Steven Brill, who wrote the masterful article "Bitter Pill" highlighted in an earlier blog post, wrote on 5/8/2013, "For example, the first line in the more than 163,072 lines of data in the CMS file released May 8 covers the treatment of “extra cranial procedures” (“without complications”) at the Southeast Alabama Medical Center in Dothan, Ala. When Medicare reviewed the list prices on bills it received for 91 patients getting that treatment at the Dothan hospital in 2011, the average Chargemaster bill claimed by the hospital was $32,963. Medicare paid only an average of $5,777...
Helpfully, Sebelius points out in her announcement that “average inpatient charges for services a hospital may provide in connection with a joint replacement range from a low of $5,300 at a hospital in Ada, Oklahoma, to a high of $223,000 at a hospital in Monterey Park, California. Even within the same geographic area,” she notes, “hospital charges for similar services can vary significantly. For example, average inpatient hospital charges for services that may be provided to treat heart failure range from a low of $21,000 to a high of $46,000 in Denver, Colorado, and from a low of $9,000 to a high of $51,000 in Jackson, Mississippi.”
" Go to
Please note that the hospital, which makes a profit at the payment level that Medicare pays, would try to charge the uncovered about 600% more than it charges Medicare. Those persons would most likely be lower income persons. Furthermore, the Chargemaster price lists are the basis for their negotiations with health care insurers, none of whom have anywhere near the bargaining power of Medicare which has a monopoly on older health care consumers. It is Medicare's bargaining power that is the key to lowering health care costs. The only times Medicare is ineffective in bargaining is when its hands are tied legislatively; Congress prevents it from bargaining fully with medical equipment companies and drug companies. Why? Because these companies are the biggest lobbyists in Washington DC and spend huge amounts supporting their political candidates. What a shock!
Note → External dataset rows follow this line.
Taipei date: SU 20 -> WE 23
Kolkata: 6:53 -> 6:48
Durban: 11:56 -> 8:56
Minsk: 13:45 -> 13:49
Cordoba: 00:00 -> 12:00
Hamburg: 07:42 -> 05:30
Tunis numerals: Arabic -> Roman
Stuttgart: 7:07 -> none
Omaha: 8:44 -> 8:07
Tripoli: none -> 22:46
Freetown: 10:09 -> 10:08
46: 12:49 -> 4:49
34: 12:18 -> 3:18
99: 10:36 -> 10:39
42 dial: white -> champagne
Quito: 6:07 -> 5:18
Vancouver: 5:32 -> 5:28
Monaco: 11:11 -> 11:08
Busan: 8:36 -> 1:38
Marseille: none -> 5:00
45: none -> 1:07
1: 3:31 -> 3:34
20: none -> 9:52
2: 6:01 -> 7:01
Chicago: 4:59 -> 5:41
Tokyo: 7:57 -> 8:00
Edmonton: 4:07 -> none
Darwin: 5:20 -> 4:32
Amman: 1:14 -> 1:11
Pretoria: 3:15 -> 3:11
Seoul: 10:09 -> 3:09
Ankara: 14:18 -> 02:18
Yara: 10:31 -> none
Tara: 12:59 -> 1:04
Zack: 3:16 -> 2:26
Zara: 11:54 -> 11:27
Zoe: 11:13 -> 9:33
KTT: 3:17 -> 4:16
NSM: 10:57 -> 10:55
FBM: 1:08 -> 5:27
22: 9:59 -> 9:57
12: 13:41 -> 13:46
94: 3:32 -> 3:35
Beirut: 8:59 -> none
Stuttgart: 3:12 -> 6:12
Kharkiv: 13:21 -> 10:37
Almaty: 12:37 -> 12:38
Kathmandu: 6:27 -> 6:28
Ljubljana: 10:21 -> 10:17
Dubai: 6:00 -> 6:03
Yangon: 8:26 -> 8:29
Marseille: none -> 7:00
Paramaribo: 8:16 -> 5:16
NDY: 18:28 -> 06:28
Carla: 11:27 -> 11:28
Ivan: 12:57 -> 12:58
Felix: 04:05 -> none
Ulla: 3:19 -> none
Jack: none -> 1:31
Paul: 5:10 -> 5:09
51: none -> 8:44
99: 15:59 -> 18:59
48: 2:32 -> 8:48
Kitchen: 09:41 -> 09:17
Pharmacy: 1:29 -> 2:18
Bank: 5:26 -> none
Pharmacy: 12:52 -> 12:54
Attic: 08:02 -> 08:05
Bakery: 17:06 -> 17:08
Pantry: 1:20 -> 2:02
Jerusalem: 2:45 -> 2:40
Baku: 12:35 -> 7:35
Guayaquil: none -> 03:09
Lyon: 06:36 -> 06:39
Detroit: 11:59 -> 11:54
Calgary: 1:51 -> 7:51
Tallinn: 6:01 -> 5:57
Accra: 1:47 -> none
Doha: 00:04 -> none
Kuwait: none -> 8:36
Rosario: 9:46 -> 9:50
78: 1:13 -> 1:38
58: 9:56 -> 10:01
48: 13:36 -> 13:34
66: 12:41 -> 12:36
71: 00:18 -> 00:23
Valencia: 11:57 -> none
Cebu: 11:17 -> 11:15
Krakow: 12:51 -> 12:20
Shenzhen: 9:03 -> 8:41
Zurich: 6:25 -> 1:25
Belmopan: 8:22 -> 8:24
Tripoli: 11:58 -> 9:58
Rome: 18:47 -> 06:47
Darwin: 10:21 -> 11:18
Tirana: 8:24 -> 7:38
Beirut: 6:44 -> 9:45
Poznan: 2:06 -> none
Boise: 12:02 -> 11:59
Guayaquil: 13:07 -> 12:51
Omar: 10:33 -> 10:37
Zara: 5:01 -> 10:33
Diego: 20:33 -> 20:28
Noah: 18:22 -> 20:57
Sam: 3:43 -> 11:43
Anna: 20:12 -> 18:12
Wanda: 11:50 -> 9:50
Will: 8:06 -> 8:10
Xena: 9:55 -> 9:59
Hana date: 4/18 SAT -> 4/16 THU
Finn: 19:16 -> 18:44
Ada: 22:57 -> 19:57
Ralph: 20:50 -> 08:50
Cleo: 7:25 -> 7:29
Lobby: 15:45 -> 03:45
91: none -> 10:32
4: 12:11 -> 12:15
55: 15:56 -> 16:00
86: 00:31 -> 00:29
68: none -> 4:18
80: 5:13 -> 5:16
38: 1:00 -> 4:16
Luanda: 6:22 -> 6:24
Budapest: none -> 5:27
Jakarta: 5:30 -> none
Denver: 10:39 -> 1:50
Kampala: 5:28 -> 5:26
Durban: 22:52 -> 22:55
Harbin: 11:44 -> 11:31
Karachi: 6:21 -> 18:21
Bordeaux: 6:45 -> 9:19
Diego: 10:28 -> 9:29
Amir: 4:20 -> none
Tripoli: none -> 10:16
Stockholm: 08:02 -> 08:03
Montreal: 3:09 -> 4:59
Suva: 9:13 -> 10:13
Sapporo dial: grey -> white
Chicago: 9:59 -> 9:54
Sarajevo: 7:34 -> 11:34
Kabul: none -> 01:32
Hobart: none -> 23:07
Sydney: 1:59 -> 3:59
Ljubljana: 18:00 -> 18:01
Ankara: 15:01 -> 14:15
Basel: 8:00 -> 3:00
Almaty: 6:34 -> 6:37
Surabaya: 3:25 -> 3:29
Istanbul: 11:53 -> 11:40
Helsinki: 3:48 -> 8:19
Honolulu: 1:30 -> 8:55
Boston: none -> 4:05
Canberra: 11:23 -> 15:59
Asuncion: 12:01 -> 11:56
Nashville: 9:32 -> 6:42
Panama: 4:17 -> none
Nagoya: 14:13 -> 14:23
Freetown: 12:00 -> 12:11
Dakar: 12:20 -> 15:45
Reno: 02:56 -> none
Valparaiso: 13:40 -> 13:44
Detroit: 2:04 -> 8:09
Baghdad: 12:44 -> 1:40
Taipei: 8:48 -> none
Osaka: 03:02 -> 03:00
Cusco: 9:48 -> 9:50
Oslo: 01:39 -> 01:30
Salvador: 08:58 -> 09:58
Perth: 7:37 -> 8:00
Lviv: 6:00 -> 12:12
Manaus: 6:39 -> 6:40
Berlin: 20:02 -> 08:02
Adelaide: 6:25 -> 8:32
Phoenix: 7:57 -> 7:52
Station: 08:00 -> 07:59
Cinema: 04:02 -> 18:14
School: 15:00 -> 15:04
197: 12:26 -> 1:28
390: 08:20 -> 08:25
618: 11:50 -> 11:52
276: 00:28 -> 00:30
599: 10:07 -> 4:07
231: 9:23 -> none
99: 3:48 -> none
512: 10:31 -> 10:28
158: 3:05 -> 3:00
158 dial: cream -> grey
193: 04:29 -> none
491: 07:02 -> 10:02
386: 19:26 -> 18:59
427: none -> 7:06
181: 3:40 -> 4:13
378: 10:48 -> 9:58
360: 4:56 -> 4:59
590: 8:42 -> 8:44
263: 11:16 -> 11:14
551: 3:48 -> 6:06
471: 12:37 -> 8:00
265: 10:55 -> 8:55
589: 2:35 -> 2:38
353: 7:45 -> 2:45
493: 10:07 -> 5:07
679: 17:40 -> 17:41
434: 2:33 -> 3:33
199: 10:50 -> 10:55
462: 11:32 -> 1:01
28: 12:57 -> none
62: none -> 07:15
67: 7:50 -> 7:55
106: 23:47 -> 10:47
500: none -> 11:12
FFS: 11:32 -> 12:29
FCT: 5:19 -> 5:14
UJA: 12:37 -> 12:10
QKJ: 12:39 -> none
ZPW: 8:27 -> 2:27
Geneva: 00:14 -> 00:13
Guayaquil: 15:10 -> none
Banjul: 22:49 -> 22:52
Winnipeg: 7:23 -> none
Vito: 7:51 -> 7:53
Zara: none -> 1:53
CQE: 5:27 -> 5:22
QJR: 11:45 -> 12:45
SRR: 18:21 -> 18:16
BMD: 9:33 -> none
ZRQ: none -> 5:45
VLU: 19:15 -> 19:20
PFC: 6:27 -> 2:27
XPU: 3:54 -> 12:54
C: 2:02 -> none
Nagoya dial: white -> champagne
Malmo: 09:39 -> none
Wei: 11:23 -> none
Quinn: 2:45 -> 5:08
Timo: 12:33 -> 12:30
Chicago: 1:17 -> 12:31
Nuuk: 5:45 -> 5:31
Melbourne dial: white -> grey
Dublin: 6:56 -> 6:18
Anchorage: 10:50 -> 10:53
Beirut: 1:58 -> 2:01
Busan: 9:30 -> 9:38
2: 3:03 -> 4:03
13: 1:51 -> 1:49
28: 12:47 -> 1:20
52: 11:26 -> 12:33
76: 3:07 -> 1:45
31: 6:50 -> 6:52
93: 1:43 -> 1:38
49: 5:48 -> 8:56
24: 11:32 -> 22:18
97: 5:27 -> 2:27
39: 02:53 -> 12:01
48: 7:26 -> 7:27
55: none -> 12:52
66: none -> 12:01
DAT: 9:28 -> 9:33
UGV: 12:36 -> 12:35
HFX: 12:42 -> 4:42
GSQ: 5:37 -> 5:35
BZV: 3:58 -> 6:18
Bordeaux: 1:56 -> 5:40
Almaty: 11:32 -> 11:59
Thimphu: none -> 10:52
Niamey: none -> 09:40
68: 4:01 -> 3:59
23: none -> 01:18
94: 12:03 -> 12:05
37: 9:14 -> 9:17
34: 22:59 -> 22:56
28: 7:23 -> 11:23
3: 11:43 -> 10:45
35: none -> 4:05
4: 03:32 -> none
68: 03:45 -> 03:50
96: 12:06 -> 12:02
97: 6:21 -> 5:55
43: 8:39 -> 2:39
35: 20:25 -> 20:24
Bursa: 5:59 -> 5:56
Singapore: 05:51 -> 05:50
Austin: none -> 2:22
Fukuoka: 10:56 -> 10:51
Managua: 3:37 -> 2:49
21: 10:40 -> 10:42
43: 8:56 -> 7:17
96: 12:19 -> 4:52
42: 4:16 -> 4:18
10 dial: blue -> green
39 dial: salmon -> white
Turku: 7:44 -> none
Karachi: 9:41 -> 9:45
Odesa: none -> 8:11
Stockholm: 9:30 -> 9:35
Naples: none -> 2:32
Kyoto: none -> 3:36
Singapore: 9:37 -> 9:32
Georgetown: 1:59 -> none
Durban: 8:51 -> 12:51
Is this crazy or not? Why would we all not want Medicare for all? If you think your taxes would go up, think again - the money saved in insurance premiums, deductibles and co-pays would be far greater than any tax increase since the total cost of health care expenses would decrease - a lot! That decrease ends up in our pockets and it comes out of the pockets of hospitals, medical equipment companies and Big Pharma. Do not cry for them, they will not starve. But if we do not adopt some form of Medicare for All, perhaps we, the American taxpayer and consumer, will starve.